Penajam Paser Utara – jurnalpolisi.id
Kapolda Kalimantan Timur Irjen Pol. Endar Priantoro memimpin kegiatan syukuran dan doa bersama sekaligus peletakan batu pertama pembangunan kantor pendukung persil Polresta IKN Tahap I, Jumat (8/5/2026).
Kegiatan ini menjadi langkah awal pembangunan fasilitas penunjang kepolisian di kawasan Ibu Kota Nusantara (IKN), sebagai bentuk kesiapan Polri dalam mendukung keamanan dan pelayanan masyarakat di wilayah strategis nasional tersebut.
Dalam sambutannya, Kapolda Kaltim menegaskan bahwa pesatnya pembangunan dan pertumbuhan populasi di kawasan IKN membawa konsekuensi meningkatnya kebutuhan pengamanan serta kesiapan personel kepolisian.
Menurutnya, aktivitas pembangunan yang terus berlangsung, disertai bertambahnya jumlah penduduk dan kompleksitas potensi gangguan keamanan, menuntut kehadiran personel Polri yang profesional, siaga, serta didukung sarana dan prasarana memadai.

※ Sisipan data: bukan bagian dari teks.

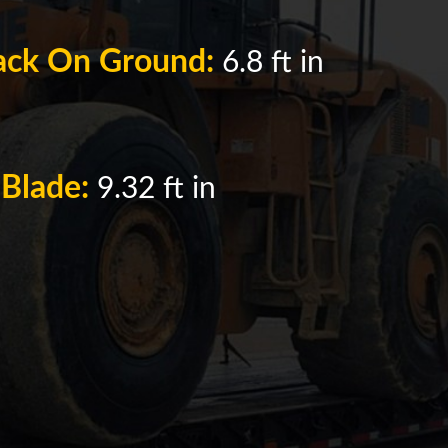
rack On Ground:
6.8 ft in
 Blade:
9.32 ft in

“Keberadaan Polresta IKN bukan sekadar penambahan satuan kewilayahan baru, melainkan manifestasi kesiapan Polri dalam mengawal simbol peradaban baru Indonesia,” ujar Irjen Pol. Endar.Priantoro
Ia menambahkan, keberadaan Polresta IKN diharapkan mampu menutup potensi kerawanan sejak dini di jantung masa depan Indonesia. Selain itu, institusi tersebut juga berperan dalam memperkuat keamanan kawasan, mendukung kelancaran logistik IKN, bersinergi dengan Otorita IKN, serta mengawal transformasi budaya dan lingkungan di ibu kota baru.
Kapolda juga menekankan bahwa peletakan batu pertama ini tidak sekadar seremoni, melainkan wujud rasa syukur dan doa agar seluruh proses pembangunan berjalan lancar, aman, dan membawa keberkahan.
“Kegiatan ini merupakan bentuk rasa syukur sekaligus permohonan restu kepada Tuhan Yang Maha Esa agar pembangunan dapat berjalan lancar, aman, dan membawa berkah bagi kita semua,” katanya.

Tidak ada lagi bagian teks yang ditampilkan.